**YOUR TASK:**
Word for word, restate the data that follows, omitting the images.

[[ INFORMATION, beginning ]]

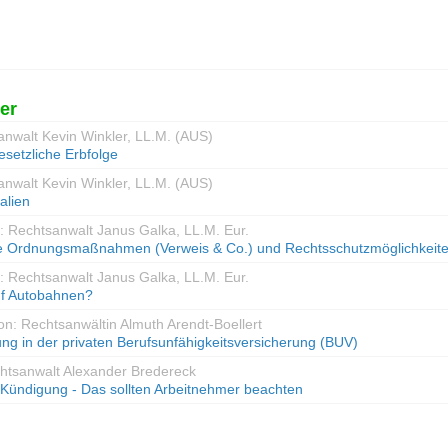
er
anwalt Kevin Winkler, LL.M. (AUS)
esetzliche Erbfolge
anwalt Kevin Winkler, LL.M. (AUS)
alien
: Rechtsanwalt Janus Galka, LL.M. Eur.
he Ordnungsmaßnahmen (Verweis & Co.) und Rechtsschutzmöglichkeit
: Rechtsanwalt Janus Galka, LL.M. Eur.
auf Autobahnen?
on: Rechtsanwältin Almuth Arendt-Boellert
g in der privaten Berufsunfähigkeitsversicherung (BUV)
chtsanwalt Alexander Bredereck
Kündigung - Das sollten Arbeitnehmer beachten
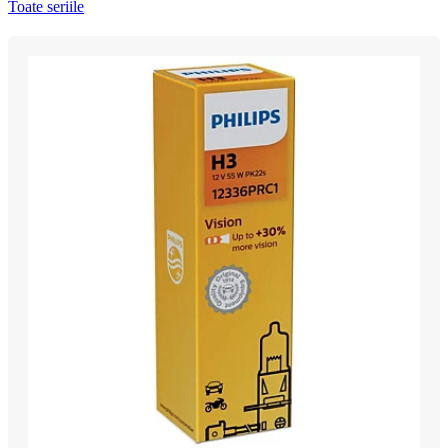
Toate seriile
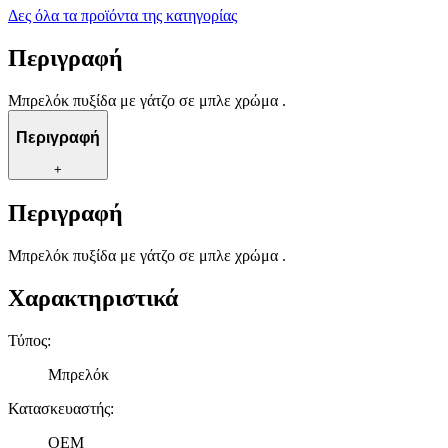
Δες όλα τα προϊόντα της κατηγορίας
Περιγραφή
Μπρελόκ πυξίδα με γάτζο σε μπλε χρώμα .
Περιγραφή
+
Περιγραφή
Μπρελόκ πυξίδα με γάτζο σε μπλε χρώμα .
Χαρακτηριστικά
Τύπος
:
Μπρελόκ
Κατασκευαστής
:
OEM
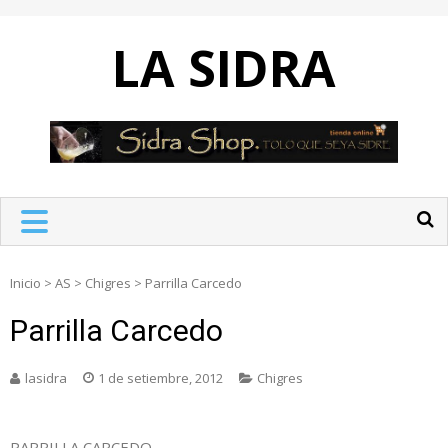
Skip
to
LA SIDRA
content
Inicio
>
AS
>
Chigres
>
Parrilla Carcedo
Parrilla Carcedo
lasidra
1 de setiembre, 2012
Chigres
PARRILLA CARCEDO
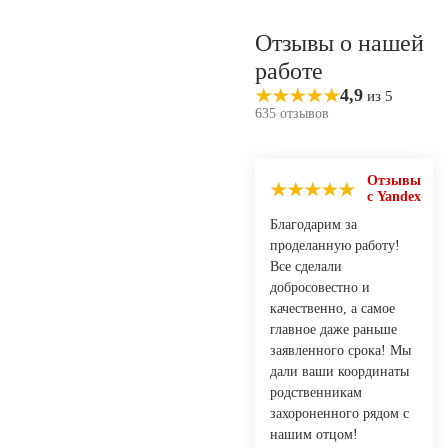
Отзывы о нашей
работе
4,9
из 5
635 отзывов
Отзывы
с Yandex
Благодарим за
проделанную работу!
Все сделали
добросовестно и
качественно, а самое
главное даже раньше
заявленного срока! Мы
дали ваши координаты
родственникам
захороненного рядом с
нашим отцом!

[[ INFORMATION, end ]]

**COMPLETED TASK:**
er
anwalt Kevin Winkler, LL.M. (AUS)
esetzliche Erbfolge
anwalt Kevin Winkler, LL.M. (AUS)
alien
: Rechtsanwalt Janus Galka, LL.M. Eur.
he Ordnungsmaßnahmen (Verweis & Co.) und Rechtsschutzmöglichkeit
: Rechtsanwalt Janus Galka, LL.M. Eur.
auf Autobahnen?
on: Rechtsanwältin Almuth Arendt-Boellert
g in der privaten Berufsunfähigkeitsversicherung (BUV)
chtsanwalt Alexander Bredereck
Kündigung - Das sollten Arbeitnehmer beachten
Toate seriile
Δες όλα τα προϊόντα της κατηγορίας
Περιγραφή
Μπρελόκ πυξίδα με γάτζο σε μπλε χρώμα .
Περιγραφή
+
Περιγραφή
Μπρελόκ πυξίδα με γάτζο σε μπλε χρώμα .
Χαρακτηριστικά
Τύπος
:
Μπρελόκ
Κατασκευαστής
:
OEM
Skip
to
LA SIDRA
content
Inicio
>
AS
>
Chigres
>
Parrilla Carcedo
Parrilla Carcedo
lasidra
1 de setiembre, 2012
Chigres
PARRILLA CARCEDO
Отзывы о нашей
работе
4,9
из 5
635 отзывов
Отзывы
с Yandex
Благодарим за
проделанную работу!
Все сделали
добросовестно и
качественно, а самое
главное даже раньше
заявленного срока! Мы
дали ваши координаты
родственникам
захороненного рядом с
нашим отцом!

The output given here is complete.